Desde luego, el silencio del expresidente fue motivado por la convicción de sus cercanos de que su figura y lo que representaba despertaban un amplio rechazo —justificado o no, ese es otro cuento— en la ciudadanía. Y así era exactamente. Por razones que habrá que dilucidar, no todas, para ser justos, atribuibles a su desempeño, el expresidente Piñera se convirtió en una figura que reunía o resumía todo lo que, desde octubre, se quiso rechazar. Ese fenómeno es puramente transferencial; pero toda la política lo es (es lo que dijo Freud en uno de sus escritos cuando advirtió que las pacientes se enamoraban u odiaban al terapeuta. Es la transferencia, dijo. Pero acto seguido agregó que toda relación humana es de transferencia).
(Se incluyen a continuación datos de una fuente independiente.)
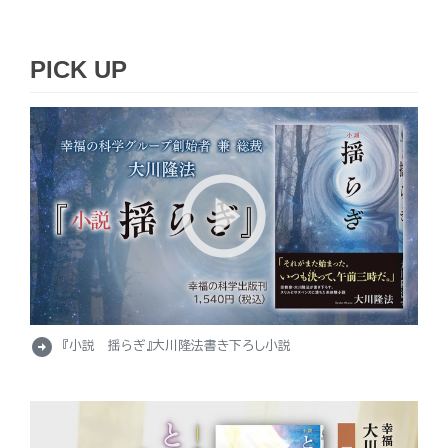
PICK UP
arrow_circle_right
『小説 揺らぎ』大川隆法書き下ろし小説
El amor y el odio al político no es un amor o un odio al político, sino la escenificación de los motivos y malestares que aquejan, o los placeres que halagan, a la ciudadanía.
No había pues nada de raro en el hecho de que la ciudadanía, especialmente la más joven, aquejada por múltiples malestares, acabara transfiriendo su rencor y a veces su odio (para advertirlo es cosa de leer los rayados y las pintadas en las calles) hacia la figura de quien entonces desempeñaba la presidencia.
Lo raro —en realidad no lo raro, sino lo triste— no es que la ciudadanía manifestara esos rencores frente al expresidente haciéndolo culpable de todos los males, sino que de pronto, y aunque con mejores modales, lo mismo hiciera buena parte de la derecha, la que lo invitó, y más que invitarlo lo obligó, en forma tácita pero inequívoca, sin que cupiera una sombra de duda, a callar. En vez de luchar contra esa actitud transferencial que llenó de rencores la actitud hacia el expresidente, en lugar de intentar morigerarla o corregirla llamando la atención acerca de las virtudes de su figura (que alguna tendrá como lo prueba el hecho de que fue preferido dos veces por la ciudadanía), sus viejos aliados, los mismos a los que su figura llevó al poder por dos veces, lo invitó a callar y a apartarse de la vida pública como si fuera un apestado, un indeseable, un impresentable, como si él fuera uno de esos parientes locos o enfermos a los que en las viejas casas se les recluía para que nadie los viera o escuchara o sospechara incluso de que seguían existiendo. Y al hacer esto la derecha confirmó lo que aquellos que rebosaban de rencor hacia el expresidente pensaban: que era el culpable de todos los males y que la única forma de obtener un resultado favorable en el plebiscito era simular que no existía.
Así entonces el expresidente en rigor no calló, sino que se le hizo callar y ahora habla no porque tenga algo interesante que decir (de hecho, en sus entrevistas dijo poco y nada, salvo lugares comunes, cosas así), sino porque tiene algo importante que hacer: tomar una revancha, siquiera pálida, de aquellos que lo excluyeron.